Let's see what happens when we increase don't restrict our vocabulary
cv = CountVectorizer()
X_t_vec = cv.fit_transform(X_t)
X_t_vec = pd.DataFrame.sparse.from_spmatrix(X_t_vec)
X_t_vec.columns = sorted(cv.vocabulary_)
X_t_vec.set_index(y_t.index, inplace=True)
X_val_vec = cv.transform(X_val)
X_val_vec = pd.DataFrame.sparse.from_spmatrix(X_val_vec)
X_val_vec.columns = sorted(cv.vocabulary_)
X_val_vec.set_index(y_val.index, inplace=True)
mnb = MultinomialNB()
mnb.fit(X_t_vec, y_t)
y_hat = mnb.predict(X_val_vec)
confusion_matrix(y_val, y_hat)
array([[96, 3],
[ 4, 85]])
Wow! Look how well that performed.
precision_score(y_val, y_hat)
0.9659090909090909
len(cv.vocabulary_)
14819
Let's see whether or not we can maintain that level of accuracy with less words.
cv = CountVectorizer(min_df=.05, max_df=.95)
X_t_vec = cv.fit_transform(X_t)
X_t_vec = pd.DataFrame.sparse.from_spmatrix(X_t_vec)
X_t_vec.columns = sorted(cv.vocabulary_)
X_t_vec.set_index(y_t.index, inplace=True)
X_val_vec = cv.transform(X_val)
X_val_vec = pd.DataFrame.sparse.from_spmatrix(X_val_vec)
X_val_vec.columns = sorted(cv.vocabulary_)
X_val_vec.set_index(y_val.index, inplace=True)
mnb = MultinomialNB()
mnb.fit(X_t_vec, y_t)
y_hat = mnb.predict(X_val_vec)
precision_score(y_val, y_hat)
0.9431818181818182
len(cv.vocabulary_)
650
# Now let's see what happens with TF-IDF
from sklearn.feature_extraction.text import TfidfVectorizer
tfidf = TfidfVectorizer()
X_t_vec = tfidf.fit_transform(X_t)
X_t_vec = pd.DataFrame.sparse.from_spmatrix(X_t_vec)
X_t_vec.columns = sorted(tfidf.vocabulary_)
X_t_vec.set_index(y_t.index, inplace=True)
X_val_vec = tfidf.transform(X_val)
X_val_vec = pd.DataFrame.sparse.from_spmatrix(X_val_vec)
X_val_vec.columns = sorted(tfidf.vocabulary_)
X_val_vec.set_index(y_val.index, inplace=True)
mnb = MultinomialNB()
mnb.fit(X_t_vec, y_t)
y_hat = mnb.predict(X_val_vec)
precision_score(y_val, y_hat)
0.9444444444444444
TFIDF does not necessarily perform better than CV. It is just a tool in our toolbelt which we can try out and compare the performance.
len(tfidf.vocabulary_)
14819
from sklearn.feature_extraction.text import TfidfVectorizer
tfidf = TfidfVectorizer(min_df=.05, max_df=.95)
X_t_vec = tfidf.fit_transform(X_t)
X_t_vec = pd.DataFrame.sparse.from_spmatrix(X_t_vec)
X_t_vec.columns = sorted(tfidf.vocabulary_)
X_t_vec.set_index(y_t.index, inplace=True)

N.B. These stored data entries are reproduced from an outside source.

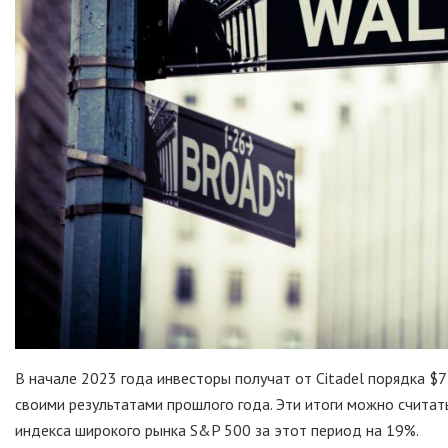
В начале 2023 года инвесторы получат от Citadel порядка $
своими результатами прошлого года. Эти итоги можно считат
индекса широкого рынка S&P 500 за этот период на 19%.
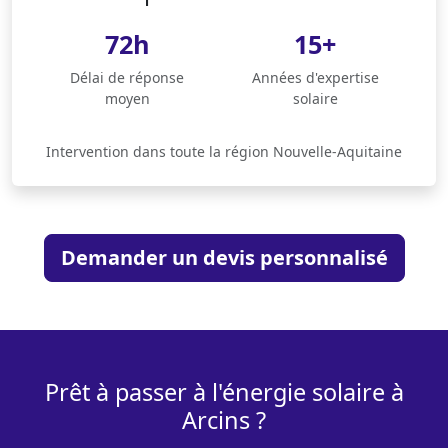
72h
15+
Délai de réponse
Années d'expertise
moyen
solaire
Intervention dans toute la région Nouvelle-Aquitaine
Demander un devis personnalisé
Prêt à passer à l'énergie solaire à
Arcins ?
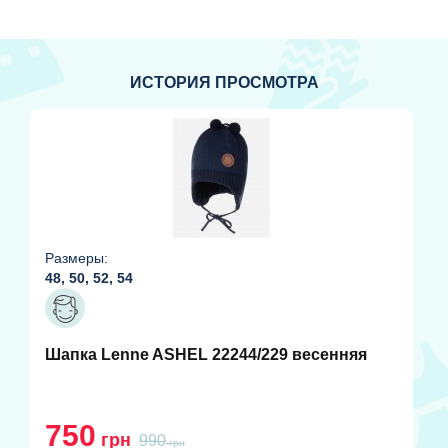
ИСТОРИЯ ПРОСМОТРА
Размеры:
48, 50, 52, 54
Шапка Lenne ASHEL 22244/229 весенняя
750
грн
990
грн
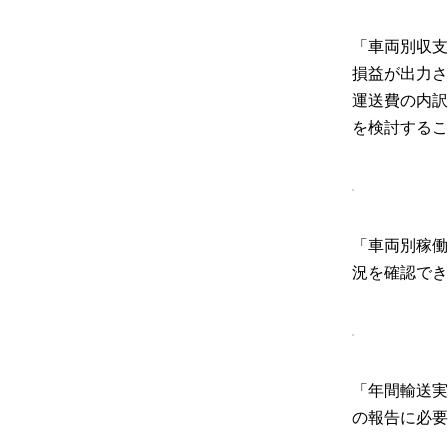
「車両別収支
損益が出力さ
運送費の内訳
を検討するこ
「車両別稼働
況を確認でき
「年間輸送実
の報告に必要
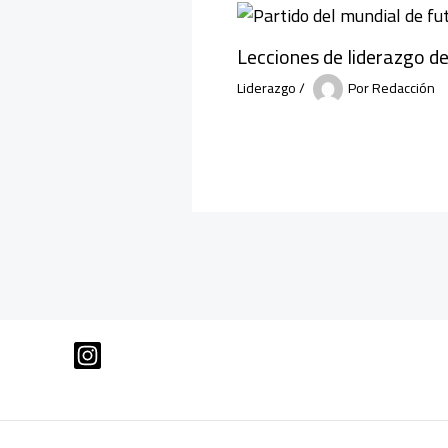
Lecciones de liderazgo de
Liderazgo
/
Por
Redacción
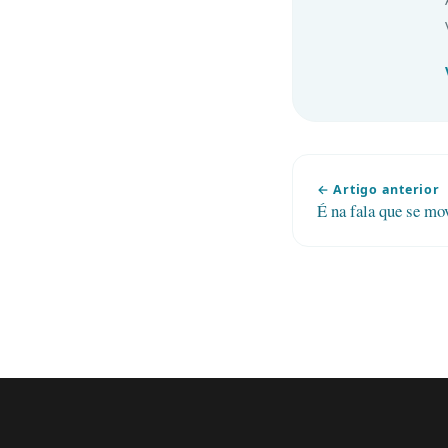
← Artigo anterior
É na fala que se m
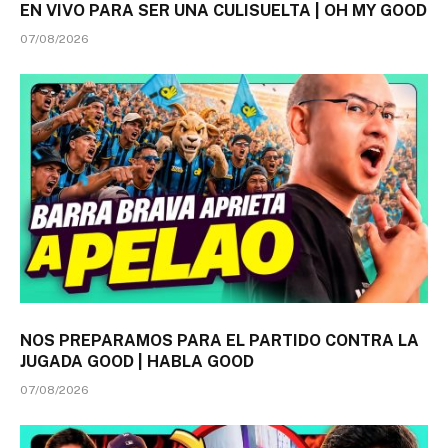
EN VIVO PARA SER UNA CULISUELTA | OH MY GOOD
07/08/2026
NOS PREPARAMOS PARA EL PARTIDO CONTRA LA
JUGADA GOOD | HABLA GOOD
07/08/2026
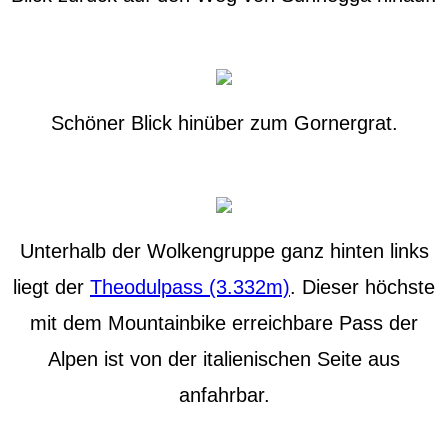
Schöner Blick hinüber zum Gornergrat.
Unterhalb der Wolkengruppe ganz hinten links
liegt der
Theodulpass (3.332m)
. Dieser höchste
mit dem Mountainbike erreichbare Pass der
Alpen ist von der italienischen Seite aus
anfahrbar.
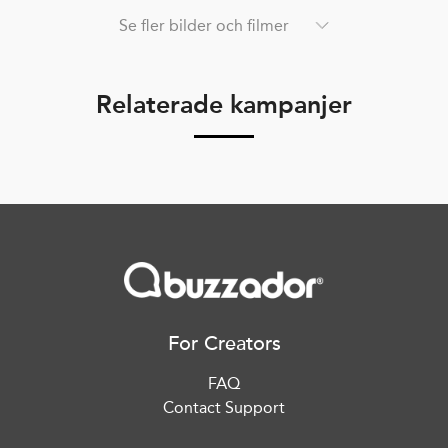
Se fler bilder och filmer
Relaterade kampanjer
For Creators
FAQ
Contact Support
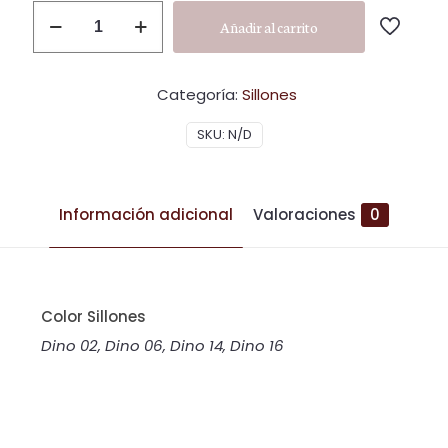
SI2
Añadir al carrito
cantidad
Categoría:
Sillones
SKU:
N/D
Información adicional
Valoraciones
0
Color Sillones
Dino 02, Dino 06, Dino 14, Dino 16
Valoraciones
No hay valoraciones aún.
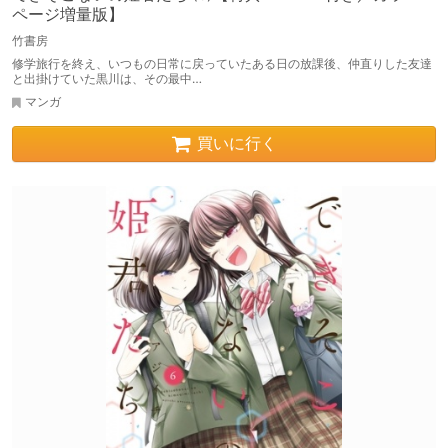
ページ増量版】
竹書房
修学旅行を終え、いつもの日常に戻っていたある日の放課後、仲直りした友達
と出掛けていた黒川は、その最中…
マンガ
買いに行く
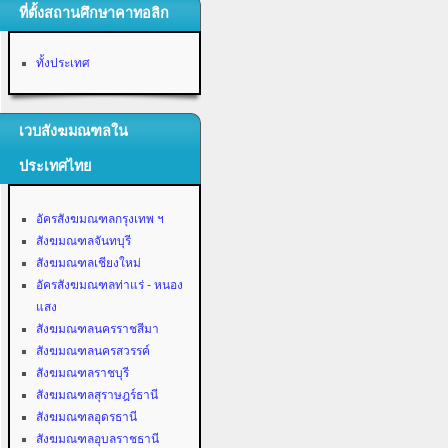
ที่ตั้งสถานศึกษาคาทอลิก
ทั้งประเทศ
เวบสังฆมณฑลใน
ประเทศไทย
อัครสังฆมณฑลกรุงเทพ ฯ
สังฆมณฑลจันทบุรี
สังฆมณฑลเชียงใหม่
อัครสังฆมณฑลท่าแร่ - หนอง
แสง
สังฆมณฑลนครราชสีมา
สังฆมณฑลนครสวรรค์
สังฆมณฑลราชบุรี
สังฆมณฑลสุราษฎร์ธานี
สังฆมณฑลอุดรธานี
สังฆมณฑลอุบลราชธานี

X_val_vec = tfidf.transform(X_val)
X_val_vec = pd.DataFrame.sparse.from_spmatrix(X_val_vec)
X_val_vec.columns = sorted(tfidf.vocabulary_)
X_val_vec.set_index(y_val.index, inplace=True)
mnb = MultinomialNB()
mnb.fit(X_t_vec, y_t)
y_hat = mnb.predict(X_val_vec)
precision_score(y_val, y_hat)
0.9651162790697675
len(tfidf.vocabulary_)
650
Let's compare MNB to one of our classifiers that has a track record of high performance, Random Forest.
from sklearn.ensemble import RandomForestClassifier
rf = RandomForestClassifier(n_estimators=1000, max_features=5, max_depth=5)
rf.fit(X_t_vec, y_t)
y_hat = rf.predict(X_val_vec)
precision_score(y_val, y_hat)
Both random forest and mnb perform comparably, however, mnb is lightweight as far as computational power and speed. For real time predictions, we may choose MNB over random forest because the classifications can be performed quickly.